I dunno, living choices really boil down to what matters to you most, unless you are just really rich and can totally customize. Having lived in a pretty wide variety of places, everywhere has drawback, and half the time they seem to be flip sides of the same damn coin.

For example, here in Boston I hate taking public transportation. I don't have the patience to wait all the time and get totally screwed some of the time, everything takes way longer, and I find the people really rude (although I recognize your point from the other day). But in VA Beach I longed for the days of T accessibility, because finding a designated driver sucks when you've never had to before. Clearly the solution is to either have a chauffer or live in the playboy (playgirl?) mansion so that you don't have to leave. Obviously if you are cognizant of the tradeoffs and are making your choice anyway, you don't feel you're giving up so much.

However, next time the hedges get too high, I have a suggestion for your yard... :-D

As for NYC...I think you should go if you want to, though not just because you feel like people are leaving. NYC clearly seems to call to you on some level, and I for one would definitely visit (if I'm even still in Boston). I think you would really thrive in NYC. Which is not to be construed as shooing you there if you didn't really want to go...I guess a small part of me is conflicted about choosing Boston primarily for friends.

Date: 2006-12-25 03:08 am (UTC)
From: [identity profile] bluechromis.livejournal.com
You are totally right that happiness depends on what you see. I wouldn't say lucky is a bad word for you, but remember 3 good things, and the fact that you absolutely earned that happiness, and have the good sense to recognize what you like. I wish I didn't have so many conflicting impulses.

I realize this is a very glass half empty response, but one of the "worst" things about all my moving is that I am not entirely sure I'll ever be satisfied with any one place. I want it all.
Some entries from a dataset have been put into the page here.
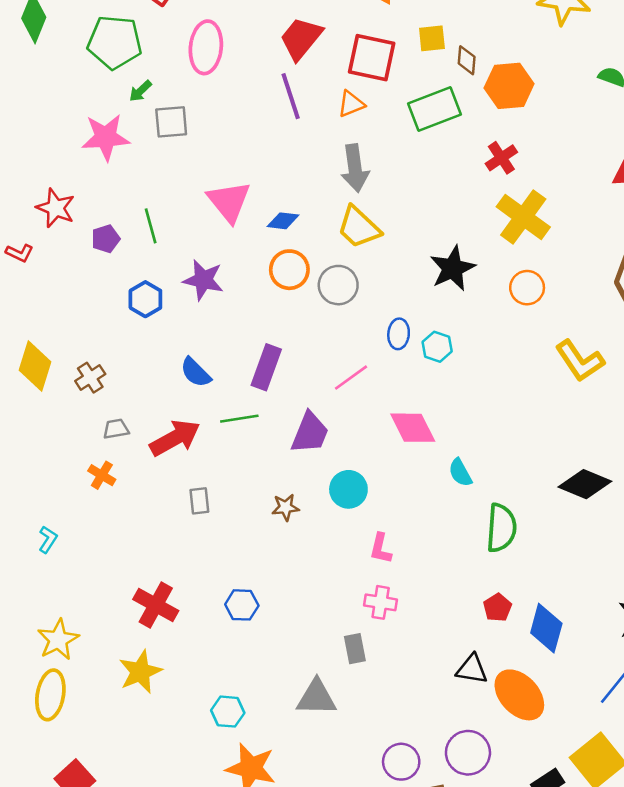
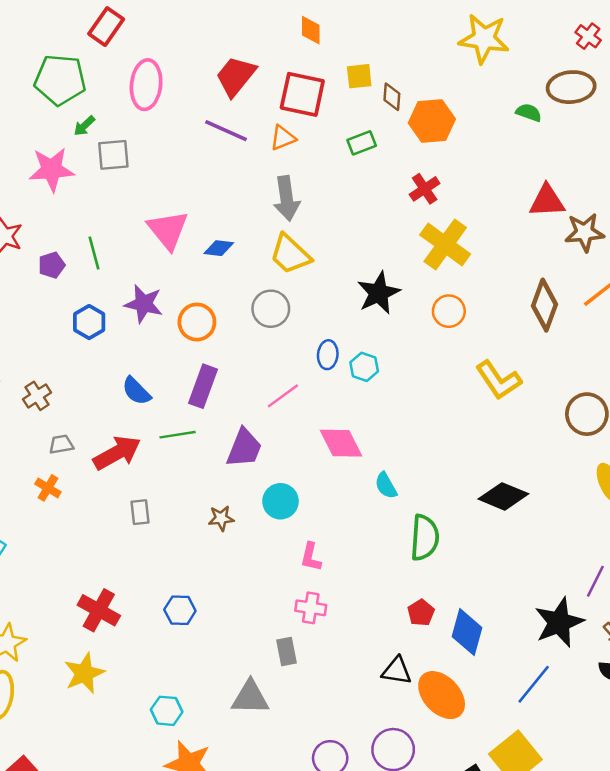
purple line: (291, 96) -> (226, 131), turned -48
green rectangle: (435, 109) -> (362, 143), size x0.6
orange circle: (289, 270) -> (197, 322), moved

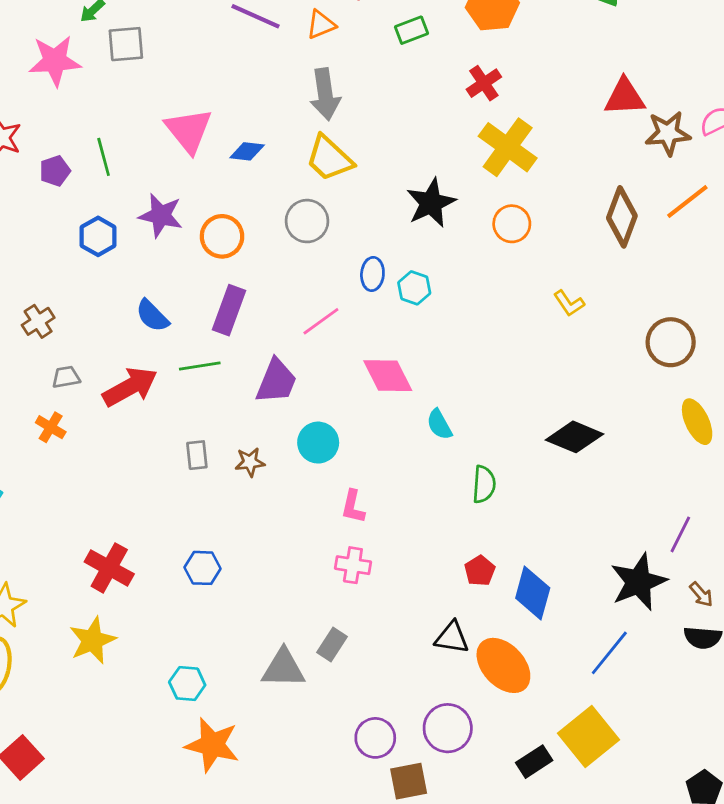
yellow L-shape: (498, 380) -> (569, 303), size x0.6
gray rectangle: (140, 512) -> (197, 455), moved
green semicircle: (425, 538) -> (484, 484), size x0.7
gray rectangle: (287, 651) -> (332, 645), moved, turned 44

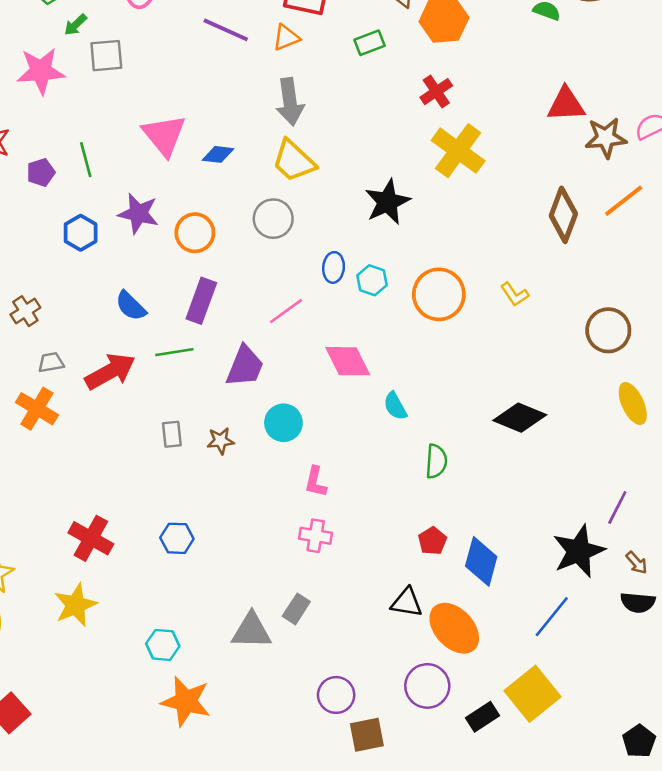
orange circle: (512, 224) -> (439, 294), moved, size x1.5
orange cross: (51, 427) -> (37, 409), size x1.5
purple circle: (448, 728) -> (427, 686), moved

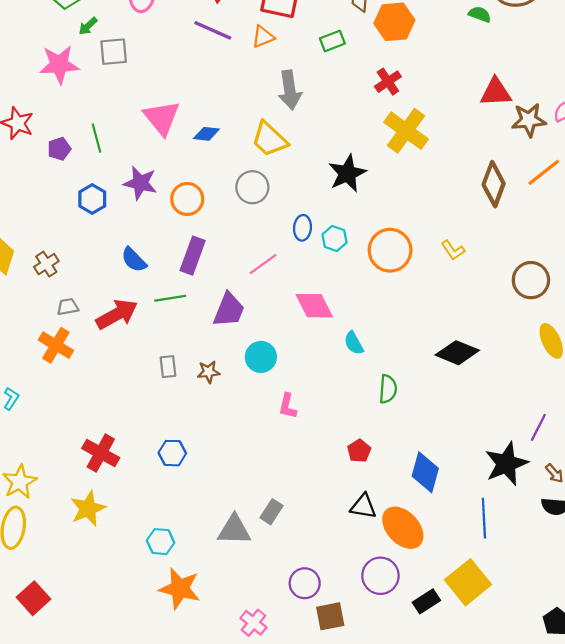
gray arrow: (290, 102) -> (290, 90), moved
pink cross: (316, 536) -> (253, 623), moved, turned 30
red pentagon: (432, 541) -> (359, 451), moved
blue line: (552, 617) -> (484, 518), turned -42

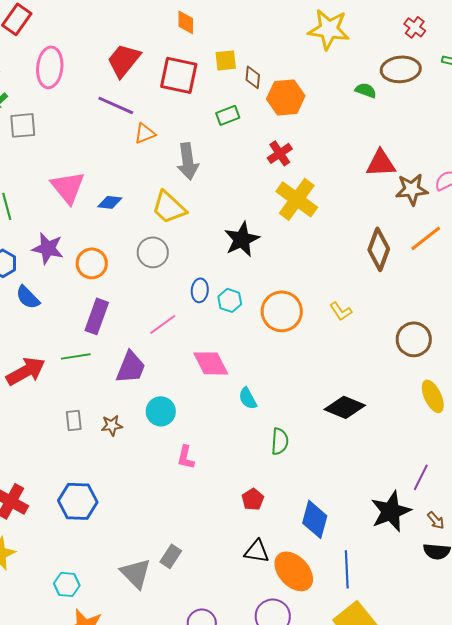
orange triangle: (263, 37) -> (145, 133), moved
blue semicircle: (134, 260) -> (28, 297), moved
blue hexagon: (172, 453) -> (78, 501), size x1.5
blue line: (484, 518) -> (347, 569), moved
gray triangle: (234, 530) -> (136, 573), turned 44

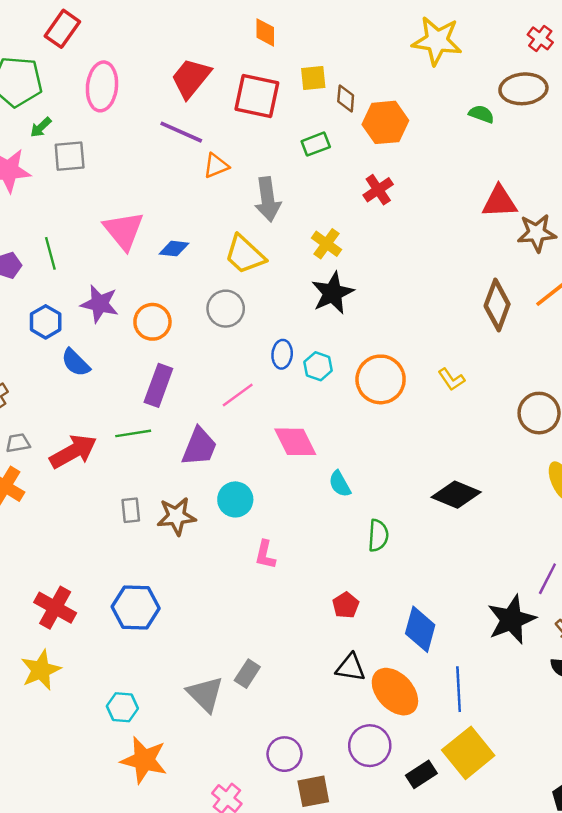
yellow cross: (297, 199) -> (327, 244), moved, size x0.6
brown star: (112, 425) -> (176, 516), size x1.5

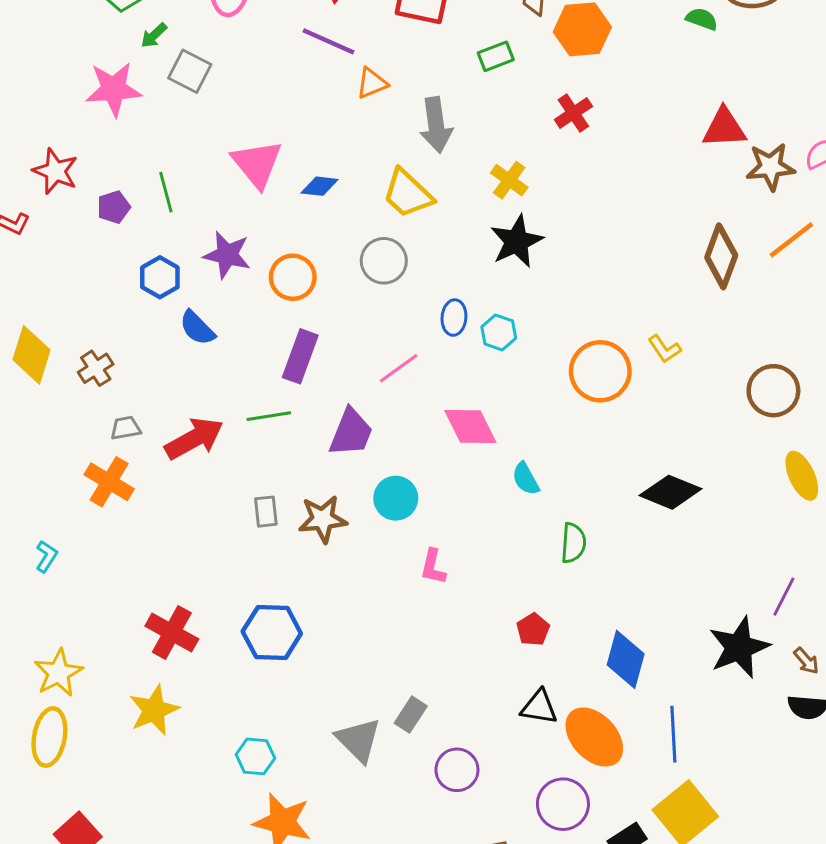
gray square: (70, 156) -> (190, 71), turned 32
orange circle: (381, 379) -> (600, 371), moved
purple circle: (284, 754) -> (457, 770), moved

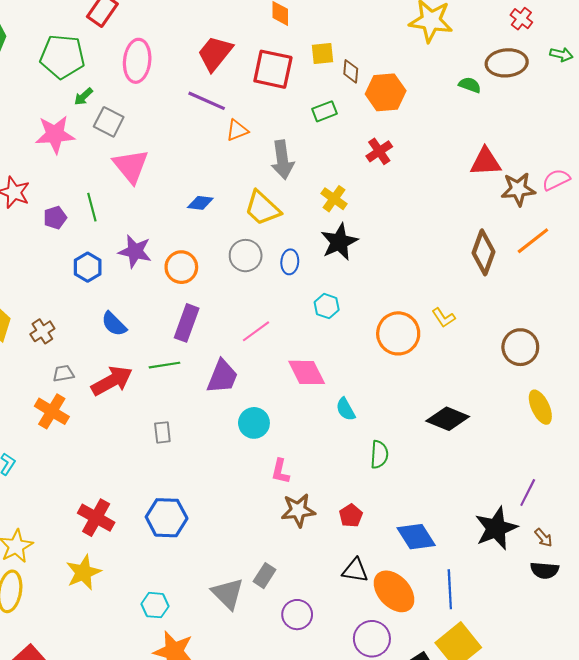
pink triangle: (257, 164) -> (131, 166), moved
blue ellipse: (454, 318) -> (290, 262), moved
blue semicircle: (197, 328) -> (114, 324), moved
brown star: (323, 519) -> (298, 510), moved
blue diamond: (626, 659) -> (416, 537), turned -48

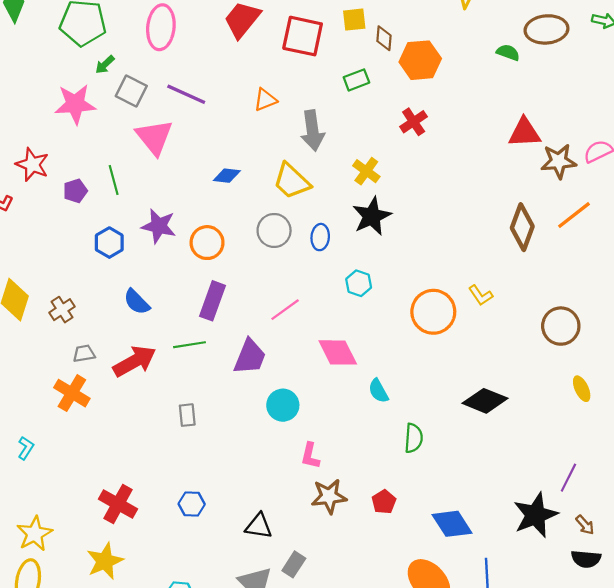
purple line: (207, 101) -> (186, 94), moved
yellow ellipse: (540, 407) -> (582, 389), size x0.7
blue hexagon: (167, 518) -> (192, 504), size x0.6
black triangle: (355, 570) -> (259, 526), moved

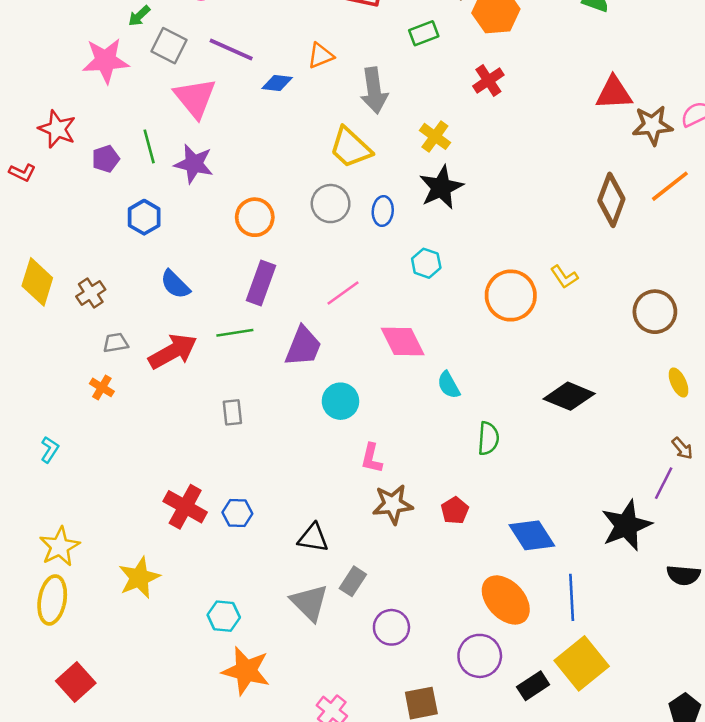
blue diamond: (227, 176) -> (277, 83), moved
purple star: (159, 226) -> (194, 164), moved
orange cross: (72, 393) -> (102, 387), size x0.6
red cross: (118, 504) -> (185, 507), moved
brown arrow: (585, 525) -> (682, 448), moved

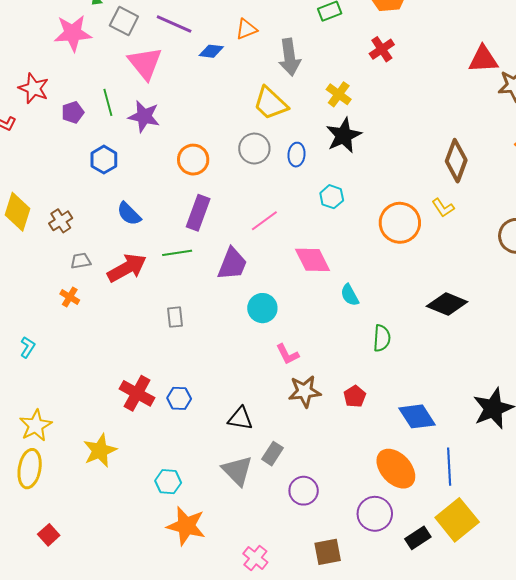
brown diamond: (611, 200) -> (456, 161), moved
pink L-shape: (372, 458) -> (287, 354), turned -40
red square: (76, 682) -> (49, 535), size x0.7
I appreciated the great things about all of the places I've lived (well, the ones that HAD any good things ;-)), but I also recognize the bad.

I love and hate the city. I love the energy. I love the convenience of having shopping and culture nearby, and I love how the city seems to have such a high standard of achievement. You're right about reading on the T, but I physically like driving and I like having my own schedule and a way to easily carry all the crap I need for a day. I don't love the isolation of the city (for me, the well-rehearsed choreography feels like ignoring rather than understanding), I hate the lack of personal space, and I really REALLY miss the peace I feel in the grand mountains and forests of the west. The only thing here that does the same thing for me is the ocean, and living on the ocean here is prohibitively expensive.

I can't imagine living in a suburb. Except maybe Corcord or someplace like that, one that actively tries to preserve an older feel to the neighborhoods. I can imagine living in a fairly rural area, and I obviously can imagine living in a city. Honestly I think the differential for me is $$. If I can't be rich, I'll go live in the middle of nowhere.

Anywho, I am WIPED from being on my feet for 8 hours today. Friggin' people and their needing to eat. :P Off to bed with me, Merry Christmas!!